The study of wound microbiomes has also been conducted with conventional cultures and molecular methods.^114,115 The determination of the microbial profile of chronic wounds using molecular methods (DNA sequencing) is currently available to clinicians to guide treatment.¹¹⁶ Given the expertise and equipment required for this, the use of an outside laboratory is likely to remain a necessity. Studies have shown that molecular pathogen diagnostics that allow for a comprehensive evaluation of the chronic wound microbial bioburden can lead to a targeted therapeutic approach and improve healing rates.^117,118 Biofilm-based wound care has also been shown to lower costs.¹¹⁹

Biomechanical modeling using finite element analysis

Finite element models allow the development of mathematical solutions to the complex and nonhomogeneous tissue deformation (strains) and stress distributions caused by external loading. The method consists in breaking down large and complex problems into smaller parts termed finite elements. The elements are represented by equations used to solve for unknown values in the model. Tape removal models using finite element analysis have been developed to better understand how medical tape removal affects skin using FEBio, an open-source framework, or Abaqus.¹²⁰ The results showed that a silicone adhesive surgical tape had a higher peel force than acrylate adhesive tapes and yet the silicone tape applied a lower skin strain.¹²¹ As such, the use of adhesive products that impart lower stresses and strains upon removal may be an important option for reducing skin injury.

Modeling methods are useful for product development and are not anticipated to provide direct help in clinical settings.

Allergy testing

Adverse skin reactions can occasionally be owing to an allergy. Substances like fragrances,¹²² lanolin¹²² (used in some moisturizers), latex,¹²³ wound dressings,¹²⁴ acrylates^125,126 (used in several medical adhesives), chlorhexidine gluconate¹²⁷ (used for skin prep), and pharmacologic agents¹²⁸ are known allergens that can trigger a skin reaction in some patients. Repeated exposure (occupational, or through the long-term use of some products) can cause sensitization leading to the development of an allergy. The way to differentiate between irritant contact dermatitis (nonimmunologic skin damage) and allergic contact dermatitis (a cell-mediated immunologic skin response) is by doing patch testing, a method consisting in exposing the skin of the patient to a small amount of suspected allergen(s) under an occlusive patch and observing the skin reaction at different time points.¹²⁹

A complicating factor is that medical device manufacturers are currently not required to disclose a complete list of ingredients for each device, which makes the screening of allowable devices for patients with known allergies very difficult and impedes patient care. Advocacy work is currently underway to change this.¹³⁰

This type of testing should be considered in patients with a history of skin reaction to various products to avoid using materials that are allergenic to them.

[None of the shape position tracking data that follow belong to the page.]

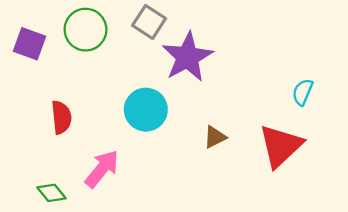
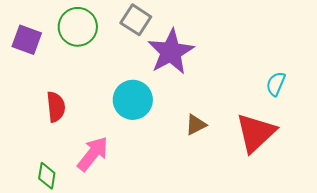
green diamond: (52, 193) -> (47, 176), turned 48

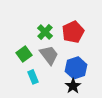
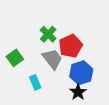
red pentagon: (73, 32) -> (71, 46), moved
green square: (24, 54) -> (15, 58), moved

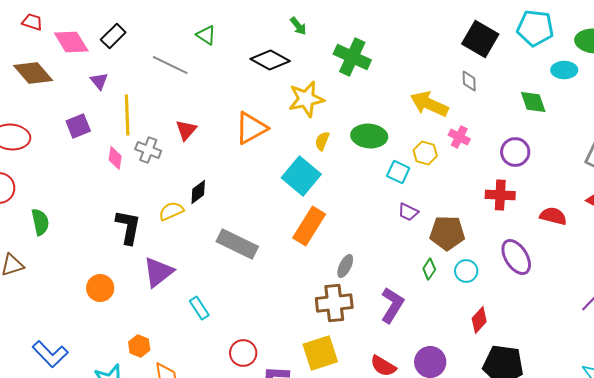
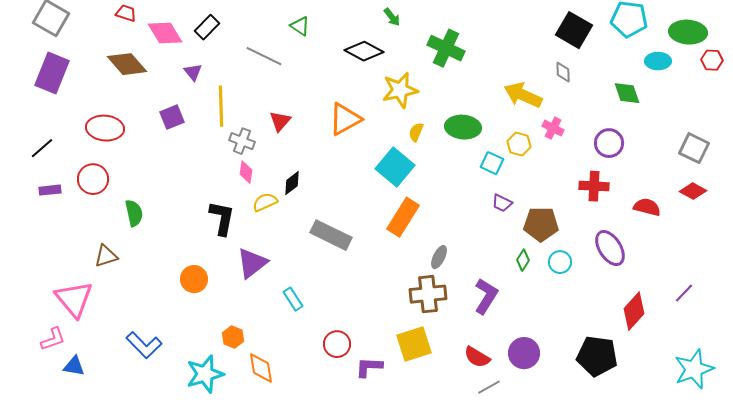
pink diamond: (115, 158) -> (246, 172), moved
red diamond: (479, 320) -> (634, 311), moved, size x1.4

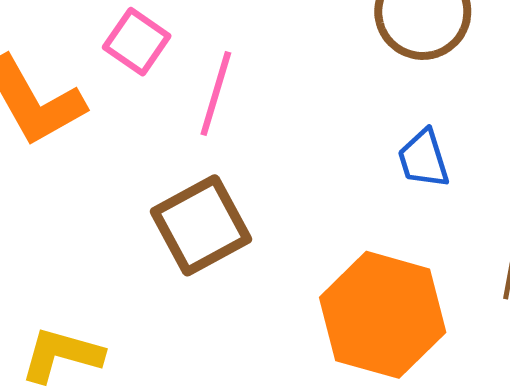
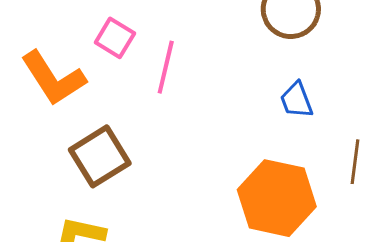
brown square: (201, 225) -> (100, 156), moved

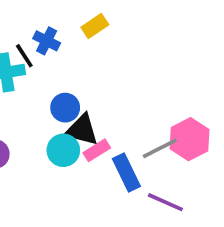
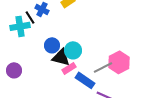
cyan circle: (63, 150) -> (73, 50), moved
blue rectangle: (126, 173) -> (85, 80), turned -30

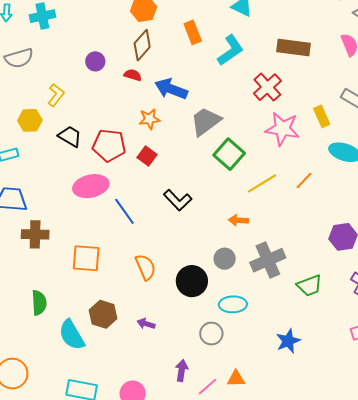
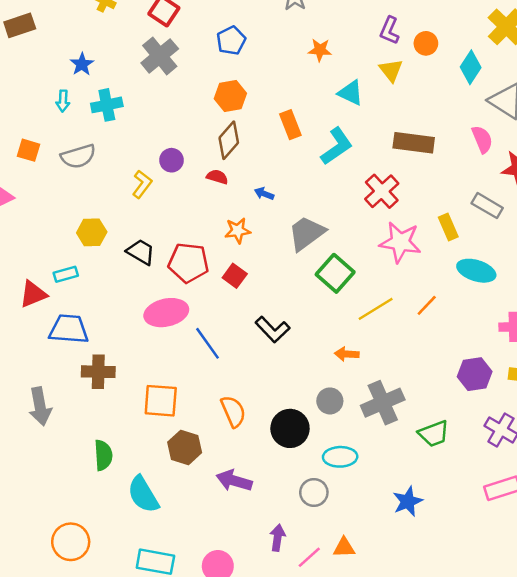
blue arrow: (171, 89) -> (264, 194), size x0.5
yellow L-shape: (56, 95) -> (142, 184), moved
brown hexagon: (103, 314) -> (185, 447), moved
purple arrow: (146, 324) -> (234, 481), size x1.6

The literature reviewed emphasizes that a single parameter is not entirely sufficient to describe the skin barrier and therefore a variety of methods should be used.⁴⁶ This is also supported by a recent publication aimed to identify a set of robust parameters sensitive to mechanical and chemical challenges to skin integrity: Jayabal et al¹³⁷ attempted to use quantitative skin assessment methods to aid the early detection of skin damage for potential clinical application. They found that thresholds derived from single biophysical parameters were limited in detecting skin changes following insults. An evaluation using combined parameters may provide a more sensitive assessment.

In their study, TEWL showed less variability in skin response between subjects than subepidermal moisture, laser Doppler imaging, and erythema. The authors concluded that further research is needed to identify robust biophysical parameters to facilitate early detection of skin damage in clinical settings. The literature also highlights some similarities and overlap between methods; for example, the assessment of corneocytes removed can be performed by looking at the substrate used to remove them or by the resulting appearance of the skin surface, and this assessment will also correlate with the TEWL because it is directly affected by the integrity of the stratum corneum.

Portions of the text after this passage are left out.